Century old motors were well built! And probably conservatively designed because electricity was new; they didn't know which corners you could safely cut.
In those days, everything mechanical was designed for easy maintenance; nuts, bolts, taper pins; simple tools to take the whole lot apart, adjust to take up wear, reassemble and use for another 10000 miles. Run out of parts? Turn another one to fit!
I had a 1910-era lathe still capable of turning within about 0.002" (traded it for a 1928 model!) and my 1840s watch is keeping very good time.
In an era of relatively cheap labour and expensive materials, this made sense. Who knows, we may end up back there some day!
Meantime it's worth studying how things from another era are made; partly to keep the skills alive and partly because good engineering is good engineering, from any era.
Just to clarify because this seems to have hit a nerve : I'm not simply equating long life with good engineering.

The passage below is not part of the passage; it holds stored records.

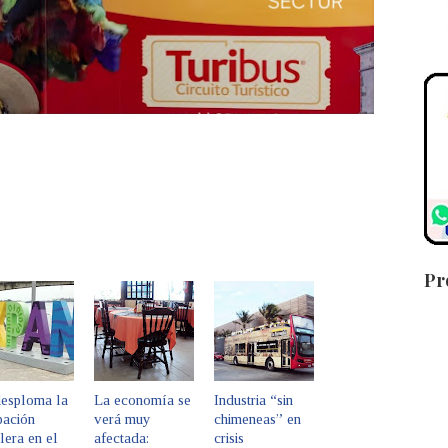
Pr
desploma la
La economía se
Industria “sin
pación
verá muy
chimeneas” en
lera en el
afectada:
crisis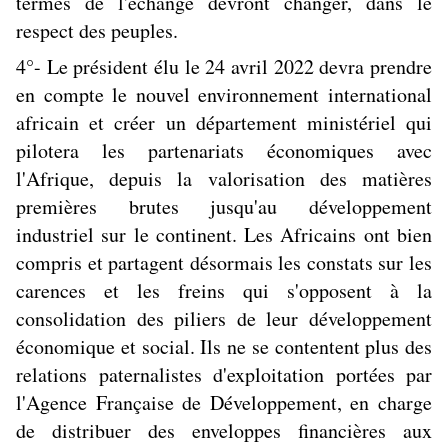
termes de l'échange devront changer, dans le
respect des peuples.
4°- Le président élu le 24 avril 2022 devra prendre
en compte le nouvel environnement international
africain et créer un département ministériel qui
pilotera les partenariats économiques avec
l'Afrique, depuis la valorisation des matières
premières brutes jusqu'au développement
industriel sur le continent. Les Africains ont bien
compris et partagent désormais les constats sur les
carences et les freins qui s'opposent à la
consolidation des piliers de leur développement
économique et social. Ils ne se contentent plus des
relations paternalistes d'exploitation portées par
l'Agence Française de Développement, en charge
de distribuer des enveloppes financières aux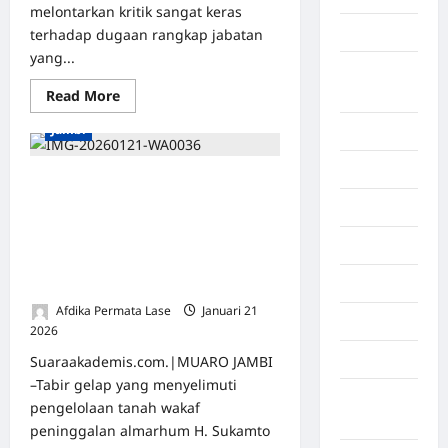
melontarkan kritik sangat keras
Asahan
terhadap dugaan rangkap jabatan
yang...
Banda
Aceh
Read More
Jambi
Bandung
Banten
SKANDAL BESAR TANAH WAKAF
DESA SOLOK: Diduga Jadi Objek
Barru
Bisnis Mafia Tanah dan Oknum
Pemdes, Bupati Muaro Jambi dan
Batam
Kapolda Jambi Didesak Turun
Beijing
Tangan!
Afdika Permata Lase
Januari 21
Bekasi
2026
0
Bengkulu
Suaraakademis.com.|MUARO JAMBI
–Tabir gelap yang menyelimuti
Benua
pengelolaan tanah wakaf
Afrika
peninggalan almarhum H. Sukamto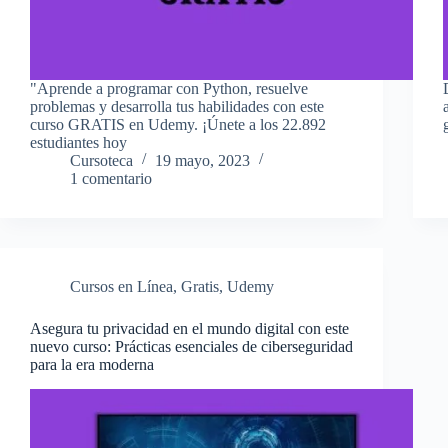
"Aprende a programar con Python, resuelve
problemas y desarrolla tus habilidades con este
curso GRATIS en Udemy. ¡Únete a los 22.892
estudiantes hoy
Cursoteca
19 mayo, 2023
1 comentario
Cursos en Línea
,
Gratis
,
Udemy
Asegura tu privacidad en el mundo digital con este
nuevo curso: Prácticas esenciales de ciberseguridad
para la era moderna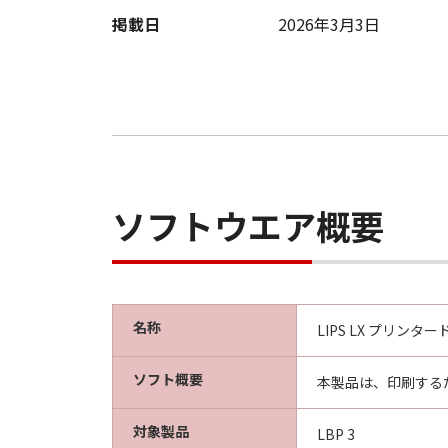
掲載日
2026年3月3日
ソフトウエア概要
名称
LIPS LX プリンタード
ソフト概要
本製品は、印刷する
対象製品
LBP 3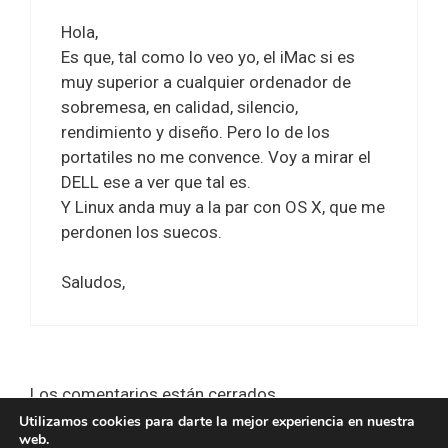
Hola,
Es que, tal como lo veo yo, el iMac si es
muy superior a cualquier ordenador de
sobremesa, en calidad, silencio,
rendimiento y diseño. Pero lo de los
portatiles no me convence. Voy a mirar el
DELL ese a ver que tal es.
Y Linux anda muy a la par con OS X, que me
perdonen los suecos.
Saludos,
Los comentarios están cerrados.
Utilizamos cookies para darte la mejor experiencia en nuestra
web.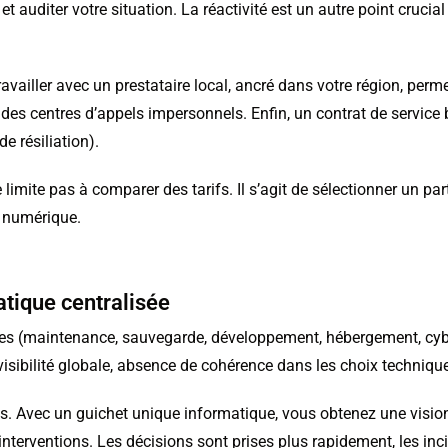
uditer votre situation. La réactivité est un autre point crucial 
vailler avec un prestataire local, ancré dans votre région, perme
es centres d’appels impersonnels. Enfin, un contrat de service
e résiliation).
limite pas à comparer des tarifs. Il s’agit de sélectionner un pa
 numérique.
atique centralisée
vices (maintenance, sauvegarde, développement, hébergement, cyb
sibilité globale, absence de cohérence dans les choix techniqu
es. Avec un guichet unique informatique, vous obtenez une vision 
 interventions. Les décisions sont prises plus rapidement, les inc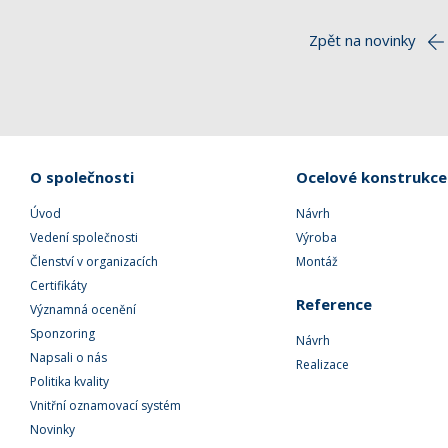
Zpět na novinky
O společnosti
Ocelové konstrukce
Úvod
Návrh
Vedení společnosti
Výroba
Členství v organizacích
Montáž
Certifikáty
Reference
Významná ocenění
Sponzoring
Návrh
Napsali o nás
Realizace
Politika kvality
Vnitřní oznamovací systém
Novinky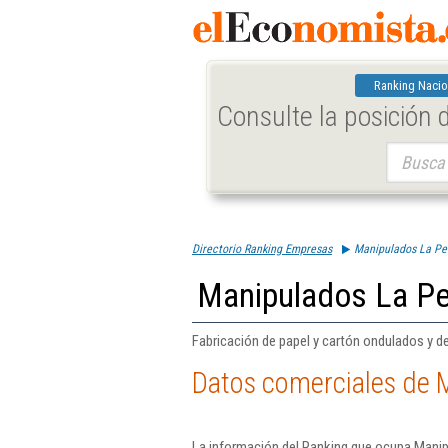
Ranking Nacio
Consulte la posición
Buscar:
Directorio Ranking Empresas
Manipulados La Pet
Manipulados La Pe
Fabricación de papel y cartón ondulados y d
Datos comerciales de M
La información del Ranking que ocupa Manip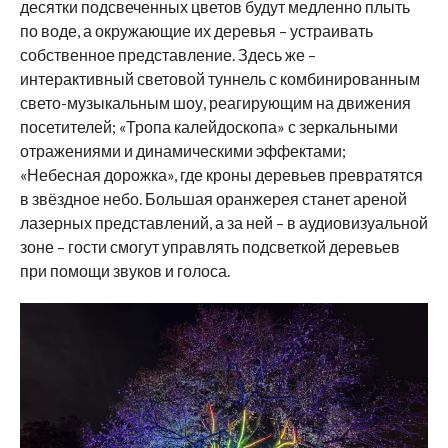
десятки подсвеченных цветов будут медленно плыть
по воде, а окружающие их деревья – устраивать
собственное представление. Здесь же –
интерактивный световой туннель с комбинированным
свето-музыкальным шоу, реагирующим на движения
посетителей; «Тропа калейдоскопа» с зеркальными
отражениями и динамическими эффектами;
«Небесная дорожка», где кроны деревьев превратятся
в звёздное небо. Большая оранжерея станет ареной
лазерных представлений, а за ней – в аудиовизуальной
зоне – гости смогут управлять подсветкой деревьев
при помощи звуков и голоса.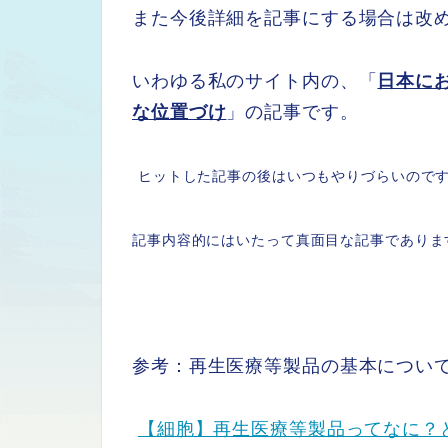
また今後詳細を記事にする場合は改
いわゆる私のサイト内の、「
日本に
な位置づけ
」の記事です。
ヒットした記事の後はいつもやりづらいので
記事内容的にはいたって真面目な記事でありま
参考：再生医療等製品の基本につい
【細胞】再生医療等製品ってなに？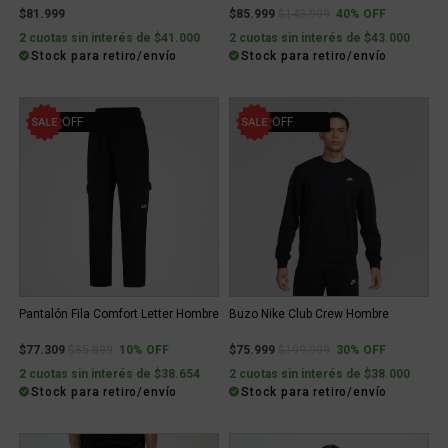
Price reduced from
to
$81.999
$85.999
$143.999
40% OFF
2 cuotas sin interés de $41.000
2 cuotas sin interés de $43.000
Stock para retiro/envío
Stock para retiro/envío
10% OFF
30% OFF
Pantalón Fila Comfort Letter Hombre
Buzo Nike Club Crew Hombre
Price reduced from
to
Price reduced from
to
$77.309
$85.899
10% OFF
$75.999
$109.999
30% OFF
2 cuotas sin interés de $38.654
2 cuotas sin interés de $38.000
Stock para retiro/envío
Stock para retiro/envío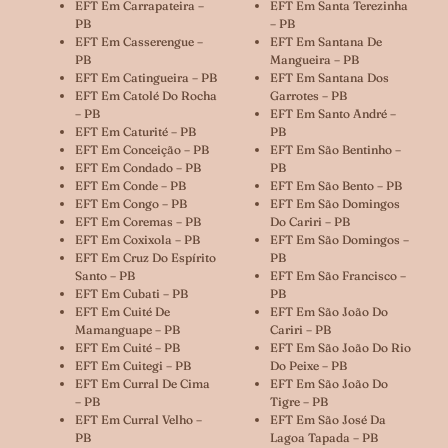
EFT Em Carrapateira –
EFT Em Santa Terezinha
PB
– PB
EFT Em Casserengue –
EFT Em Santana De
PB
Mangueira – PB
EFT Em Catingueira – PB
EFT Em Santana Dos
EFT Em Catolé Do Rocha
Garrotes – PB
– PB
EFT Em Santo André –
EFT Em Caturité – PB
PB
EFT Em Conceição – PB
EFT Em São Bentinho –
EFT Em Condado – PB
PB
EFT Em Conde – PB
EFT Em São Bento – PB
EFT Em Congo – PB
EFT Em São Domingos
EFT Em Coremas – PB
Do Cariri – PB
EFT Em Coxixola – PB
EFT Em São Domingos –
EFT Em Cruz Do Espírito
PB
Santo – PB
EFT Em São Francisco –
EFT Em Cubati – PB
PB
EFT Em Cuité De
EFT Em São João Do
Mamanguape – PB
Cariri – PB
EFT Em Cuité – PB
EFT Em São João Do Rio
EFT Em Cuitegi – PB
Do Peixe – PB
EFT Em Curral De Cima
EFT Em São João Do
– PB
Tigre – PB
EFT Em Curral Velho –
EFT Em São José Da
PB
Lagoa Tapada – PB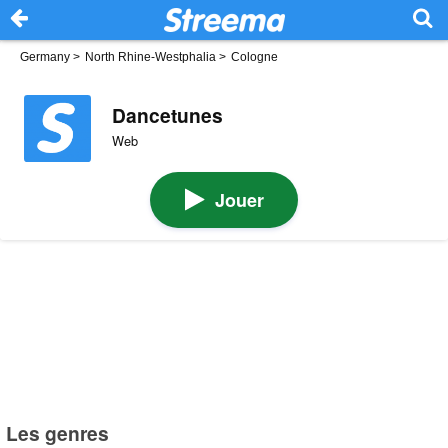
Germany
>
North Rhine-Westphalia
>
Cologne
Dancetunes
Web
Jouer
Les genres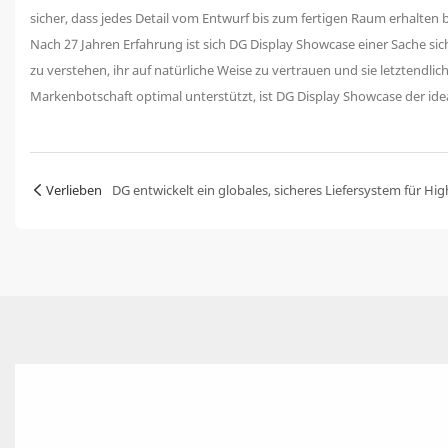
sicher, dass jedes Detail vom Entwurf bis zum fertigen Raum erhalt
Nach 27 Jahren Erfahrung ist sich DG Display Showcase einer Sache sich
zu verstehen, ihr auf natürliche Weise zu vertrauen und sie letztendl
Markenbotschaft optimal unterstützt, ist DG Display Showcase der idea
Verlieben
DG entwickelt ein globales, sicheres Liefersystem für Hig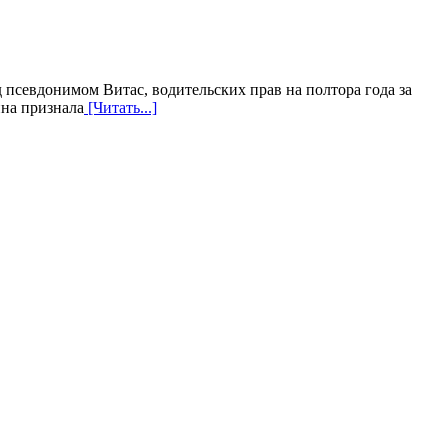
псевдонимом Витас, водительских прав на полтора года за
ина признала
[Читать...]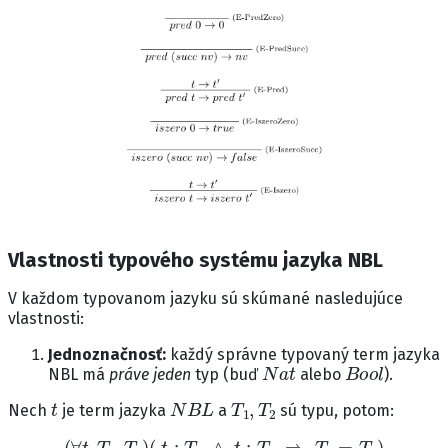
Vlastnosti typového systému jazyka NBL
V každom typovanom jazyku sú skúmané nasledujúce
vlastnosti:
Jednoznačnosť:
každý správne typovaný term jazyka
N
a
t
B
o
o
l
NBL má
práve jeden
typ (buď
alebo
).
t
N
B
L
T
1
,
T
2
Nech
je term jazyka
a
sú typu, potom:
(
∀
t
,
T
1
,
T
2
)
(
t
:
T
1
∧
t
:
T
2
⇒
T
1
=
T
2
)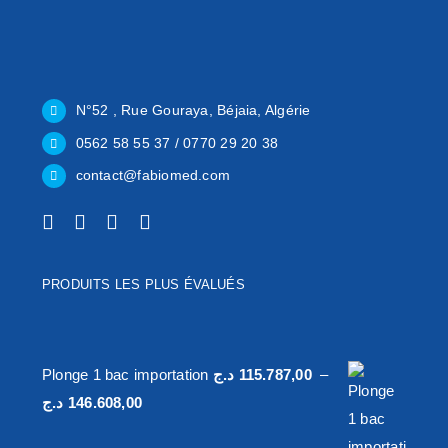
N°52 , Rue Gouraya, Béjaia, Algérie
0562 58 55 37 / 0770 29 20 38
contact@fabiomed.com
PRODUITS LES PLUS ÉVALUÉS
Plonge 1 bac importation
د.ج
115.787,00
–
Plage
د.ج
146.608,00
de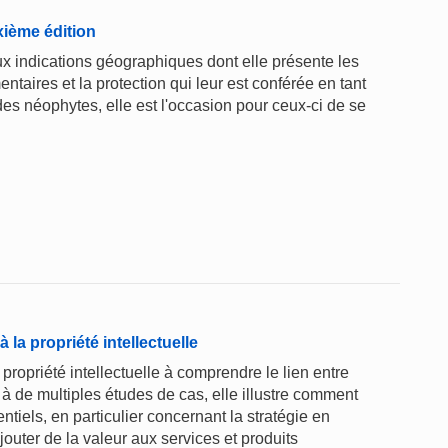
xième édition
aux indications géographiques dont elle présente les
entaires et la protection qui leur est conférée en tant
 des néophytes, elle est l'occasion pour ceux-ci de se
la propriété intellectuelle
propriété intellectuelle à comprendre le lien entre
e à de multiples études de cas, elle illustre comment
tentiels, en particulier concernant la stratégie en
jouter de la valeur aux services et produits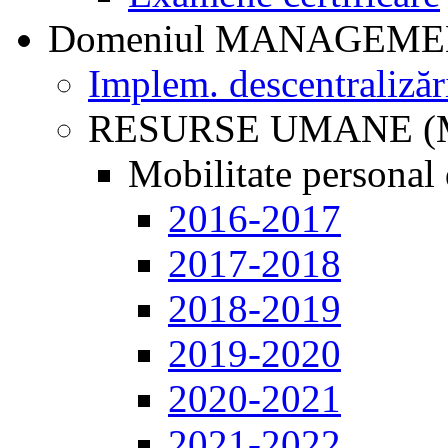
Domeniul MANAGEM
Implem. descentralizăr
RESURSE UMANE (
Mobilitate personal 
2016-2017
2017-2018
2018-2019
2019-2020
2020-2021
2021-2022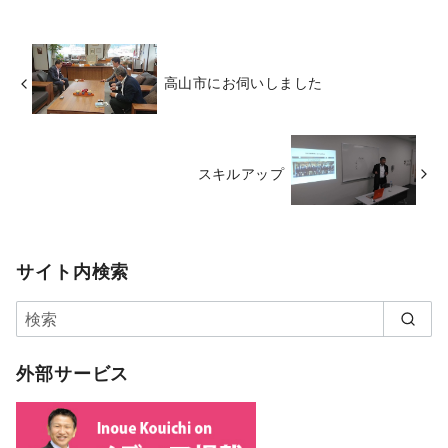
高山市にお伺いしました
スキルアップ
サイト内検索
外部サービス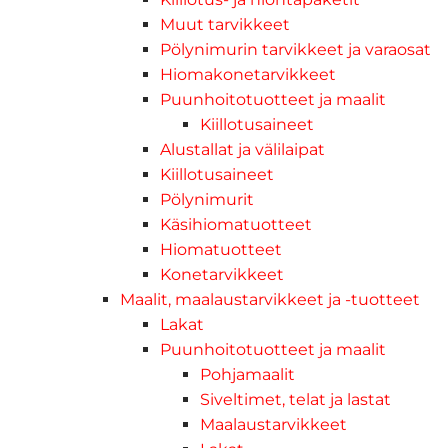
Muut tarvikkeet
Pölynimurin tarvikkeet ja varaosat
Hiomakonetarvikkeet
Puunhoitotuotteet ja maalit
Kiillotusaineet
Alustallat ja välilaipat
Kiillotusaineet
Pölynimurit
Käsihiomatuotteet
Hiomatuotteet
Konetarvikkeet
Maalit, maalaustarvikkeet ja -tuotteet
Lakat
Puunhoitotuotteet ja maalit
Pohjamaalit
Siveltimet, telat ja lastat
Maalaustarvikkeet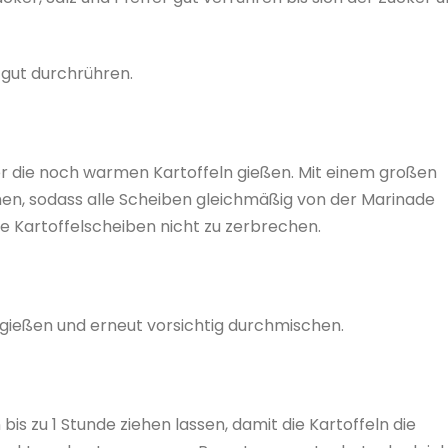
 gut durchrühren.
r die noch warmen Kartoffeln gießen. Mit einem großen
chen, sodass alle Scheiben gleichmäßig von der Marinade
e Kartoffelscheiben nicht zu zerbrechen.
t gießen und erneut vorsichtig durchmischen.
is zu 1 Stunde ziehen lassen, damit die Kartoffeln die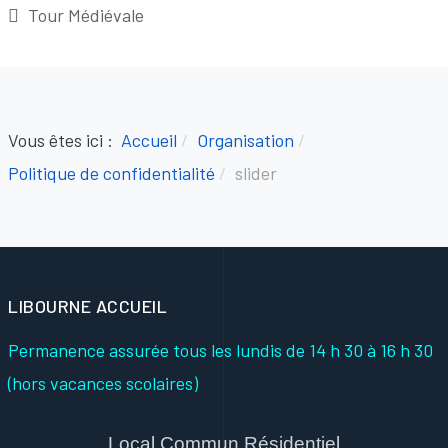
Tour Médiévale
Vous êtes ici :
Accueil
Organisation
Politique de confidentialité
slider
LIBOURNE ACCUEIL
Permanence assurée tous les lundis
de 14 h 30 à 16 h 30
(hors vacances scolaires)
Local Commun Résidentiel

What makes these motors good engineering is the skill with which they met their design goals using materials and techniques available at the time.
And long life was almost certainly one of them; reliability (not measured as MTTF but the ratio between MTTF and MTTR) i.e. easy repair, and efficiency. Swapping motors for a fix is not the issue; replacing brushes, re-lining bearings or (major job!) rewinding the motor was what happened - and what the motors were designed for. It's NOW we kinda-sorta-fix things by replacing motors.
We haven't improved THAT much on 92% efficiency in a motor in the last hundred years, but we do it with a lot less copper and iron. We can equally well admire a modern brushless motor with sealed bearings and no maintenance for ten years; they can both teach us something.